1. Record a rollback in the log.
2. UNDO data operation while referring to the log. At that time, the necessary files are latched. If the file is a data holding means for insertion or a data holding means for deletion, the data of the file is discarded at once instead of UNDO.
3. Release all locks requested by the rolled back transaction.

  As mentioned above, although each embodiment was described centering on the database management system of this invention, this invention is a database management method including the process sequence in these database management systems, these database management systems, or these database management systems It can be configured as a program for functioning as each means or as a computer-readable recording medium on which the program is recorded.

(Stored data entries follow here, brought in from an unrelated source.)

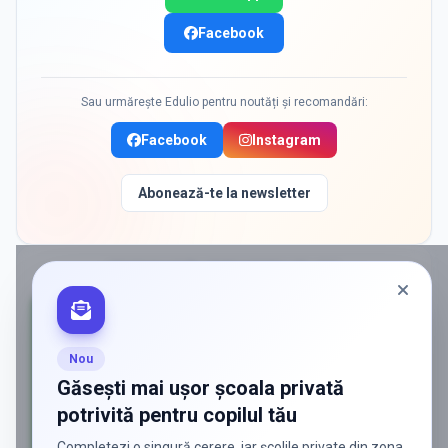
Facebook
Sau urmărește Edulio pentru noutăți și recomandări:
Facebook
Instagram
Abonează-te la newsletter
PROMOVAT ÎN
STEFANESTII DE JOS
Nou
Găsești mai ușor școala privată
potrivită pentru copilul tău
Completezi o singură cerere, iar școlile private din zona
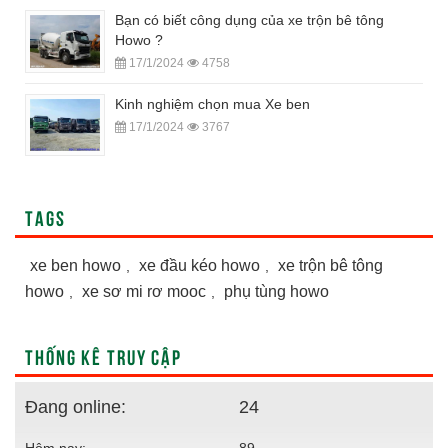
Bạn có biết công dụng của xe trộn bê tông
Howo ?
17/1/2024
4758
Kinh nghiệm chọn mua Xe ben
17/1/2024
3767
TAGS
xe ben howo
xe đầu kéo howo
xe trộn bê tông
,
,
howo
xe sơ mi rơ mooc
phụ tùng howo
,
,
THỐNG KÊ TRUY CẬP
Đang online:
24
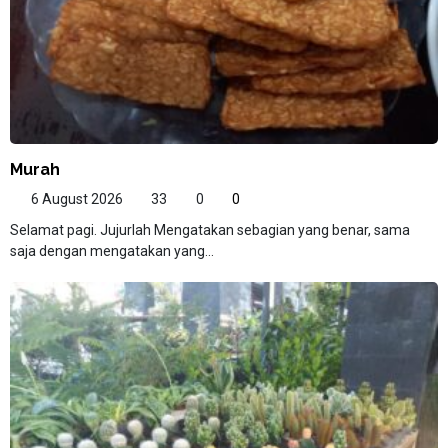
Murah
6 August 2026
33
0
0
Selamat pagi. Jujurlah Mengatakan sebagian yang benar, sama
saja dengan mengatakan yang...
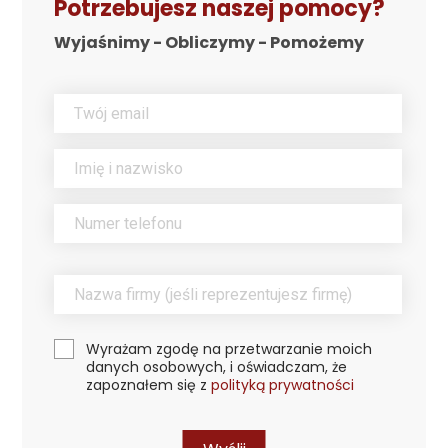
Potrzebujesz naszej pomocy?
Wyjaśnimy - Obliczymy - Pomożemy
Wyrażam zgodę na przetwarzanie moich
danych osobowych, i oświadczam, że
zapoznałem się z
polityką prywatności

  An embodiment of a recording medium storing a program and data for realizing a database management function according to the present invention will be described. As the recording medium, specifically, a CD-ROM, a magneto-optical disk, a DVD-ROM, an FD, a flash memory, and various other ROMs and RAMs can be assumed. This function is facilitated by causing a computer to execute the function of the system and recording and distributing a program for realizing the database management function. Then, the recording medium as described above is mounted on an information processing apparatus such as a computer and the program is read by the information processing apparatus, or the program is stored in a storage medium provided in the information processing apparatus. By reading, the database management function according to the present invention can be executed.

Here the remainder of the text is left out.